ASSIGNMENT: Read through the records. Copy each line that has the word "license".

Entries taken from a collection

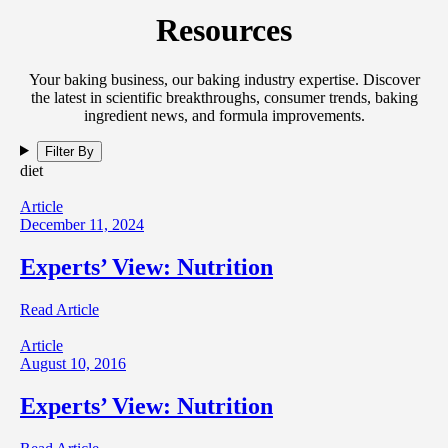
Resources
Your baking business, our baking industry expertise. Discover
the latest in scientific breakthroughs, consumer trends, baking
ingredient news, and formula improvements.
Filter By
diet
Article
December 11, 2024
Experts’ View: Nutrition
Read Article
Article
August 10, 2016
Experts’ View: Nutrition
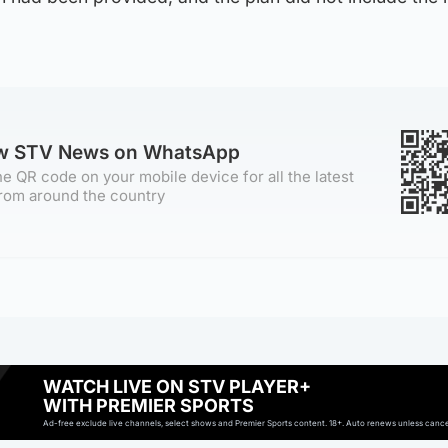
ow STV News on WhatsApp
e QR code on your mobile device for all the latest
rom around the country
WATCH LIVE ON STV PLAYER+
WITH PREMIER SPORTS
Ad-free exclude live channels, select shows and Premier Sports content. 18+. Auto renews unless cancell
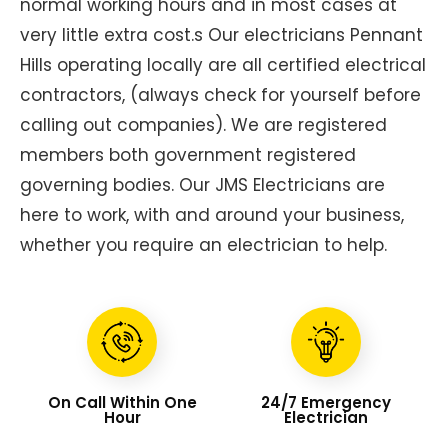
normal working hours and in most cases at
very little extra cost.s Our electricians Pennant
Hills operating locally are all certified electrical
contractors, (always check for yourself before
calling out companies). We are registered
members both government registered
governing bodies. Our JMS Electricians are
here to work, with and around your business,
whether you require an electrician to help.
On Call Within One
24/7 Emergency
Hour
Electrician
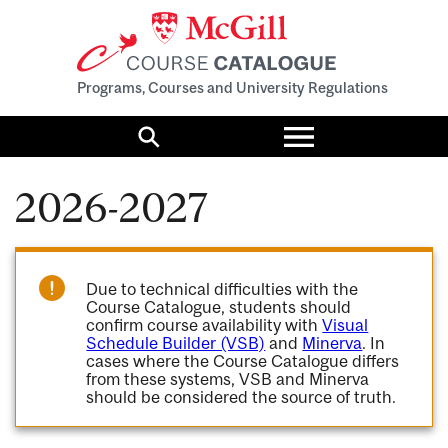
Programs, Courses and University Regulations
Toggle
menu
Search
2026-2027
Due to technical difficulties with the
Course Catalogue, students should
confirm course availability with
Visual
Schedule Builder (VSB)
and
Minerva
. In
cases where the Course Catalogue differs
from these systems, VSB and Minerva
should be considered the source of truth.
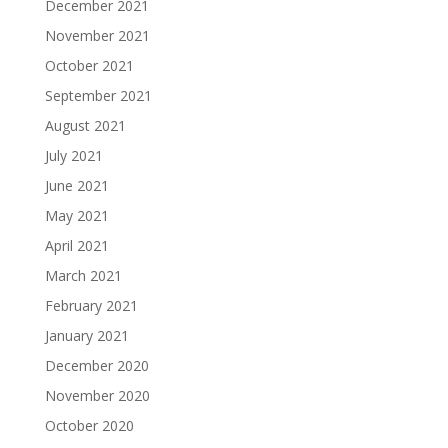
December 2021
November 2021
October 2021
September 2021
August 2021
July 2021
June 2021
May 2021
April 2021
March 2021
February 2021
January 2021
December 2020
November 2020
October 2020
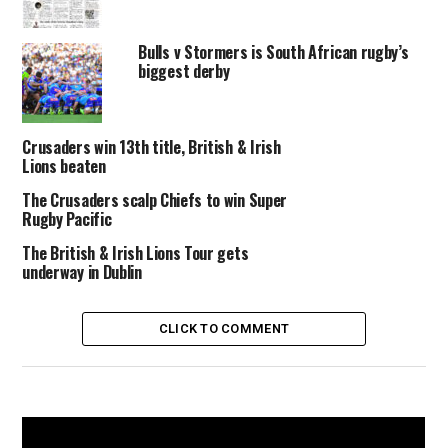
Bulls v Stormers is South African rugby’s
biggest derby
Crusaders win 13th title, British & Irish
Lions beaten
The Crusaders scalp Chiefs to win Super
Rugby Pacific
The British & Irish Lions Tour gets
underway in Dublin
CLICK TO COMMENT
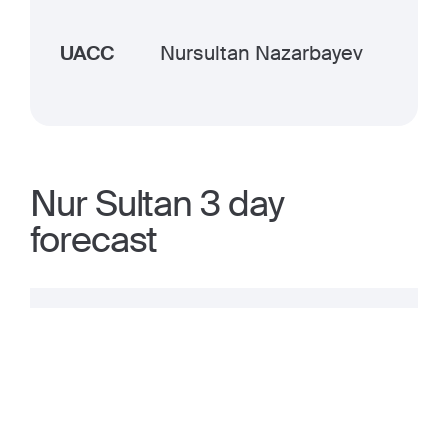
UACC
Nursultan Nazarbayev
Nur Sultan 3 day
forecast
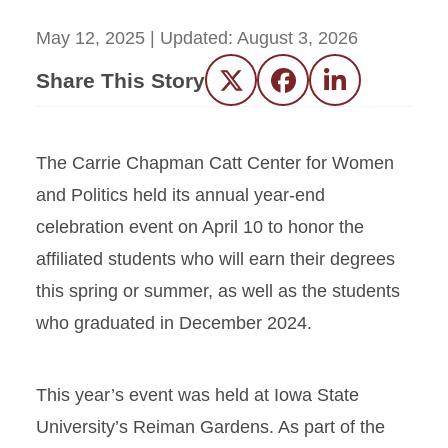
May 12, 2025
| Updated:
August 3, 2026
Share This Story
Twitter
Facebook
LinkedIn
The Carrie Chapman Catt Center for Women
and Politics held its annual year-end
celebration event on April 10 to honor the
affiliated students who will earn their degrees
this spring or summer, as well as the students
who graduated in December 2024.
This year’s event was held at Iowa State
University’s Reiman Gardens. As part of the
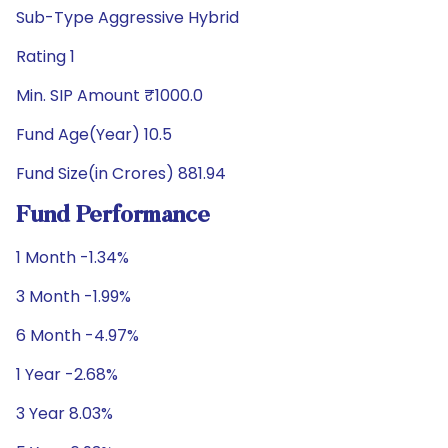
Sub-Type Aggressive Hybrid
Rating 1
Min. SIP Amount ₹1000.0
Fund Age(Year) 10.5
Fund Size(in Crores) 881.94
Fund Performance
1 Month -1.34%
3 Month -1.99%
6 Month -4.97%
1 Year -2.68%
3 Year 8.03%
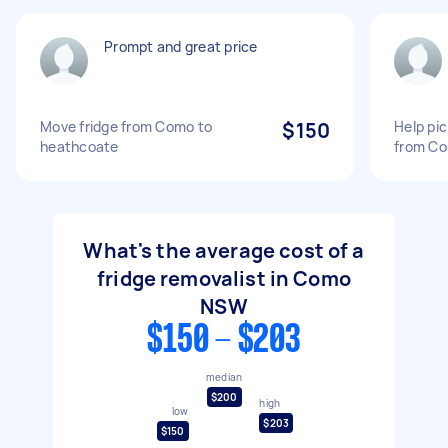
Prompt and great price
Move fridge from Como to
$150
Help pic
heathcoate
from Co
What's the average cost of a
fridge removalist in Como
NSW
$150 - $203
median
$200
high
low
$203
$150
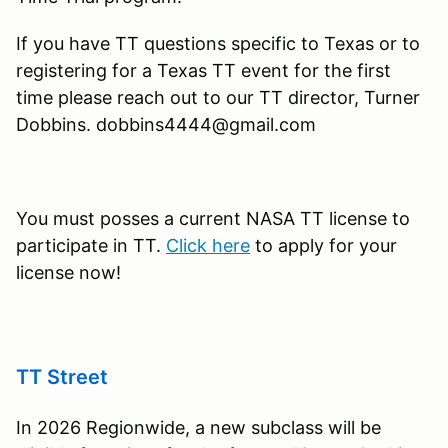
If you have TT questions specific to Texas or to
registering for a Texas TT event for the first
time please reach out to our TT director, Turner
Dobbins. dobbins4444@gmail.com
You must posses a current NASA TT license to
participate in TT.
Click here
to apply for your
license now!
TT Street
In 2026 Regionwide, a new subclass will be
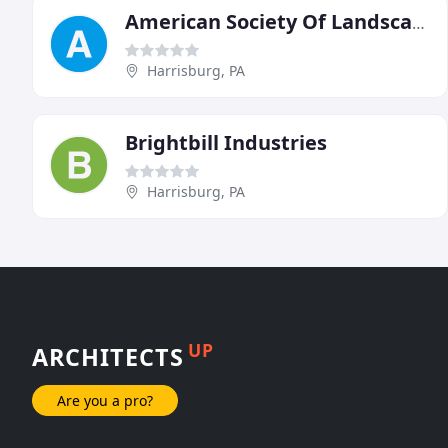
American Society Of Landscape Architects PA De Chapter
Harrisburg, PA
Brightbill Industries
Harrisburg, PA
UP
ARCHITECTS
Are you a pro?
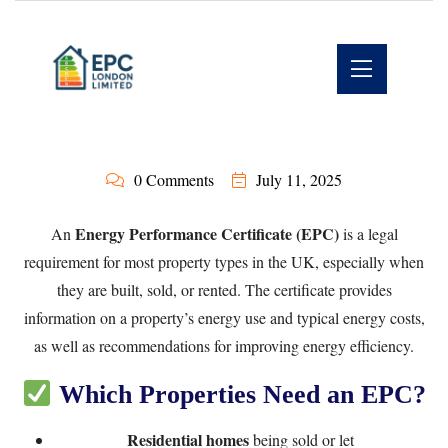
0 Comments
July 11, 2025
Energy Performance Certificate (EPC)
An
is a legal
requirement for most property types in the UK, especially when
they are built, sold, or rented. The certificate provides
information on a property’s energy use and typical energy costs,
as well as recommendations for improving energy efficiency.
Which Properties Need an EPC?
Residential homes
being sold or let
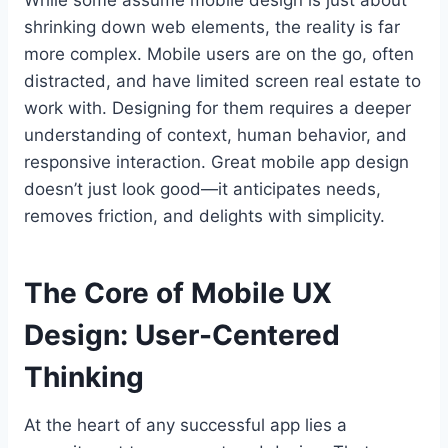
While some assume mobile design is just about
shrinking down web elements, the reality is far
more complex. Mobile users are on the go, often
distracted, and have limited screen real estate to
work with. Designing for them requires a deeper
understanding of context, human behavior, and
responsive interaction. Great mobile app design
doesn’t just look good—it anticipates needs,
removes friction, and delights with simplicity.
The Core of Mobile UX
Design: User-Centered
Thinking
At the heart of any successful app lies a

EXPECTED ANSWER:
You must posses a current NASA TT license to
license now!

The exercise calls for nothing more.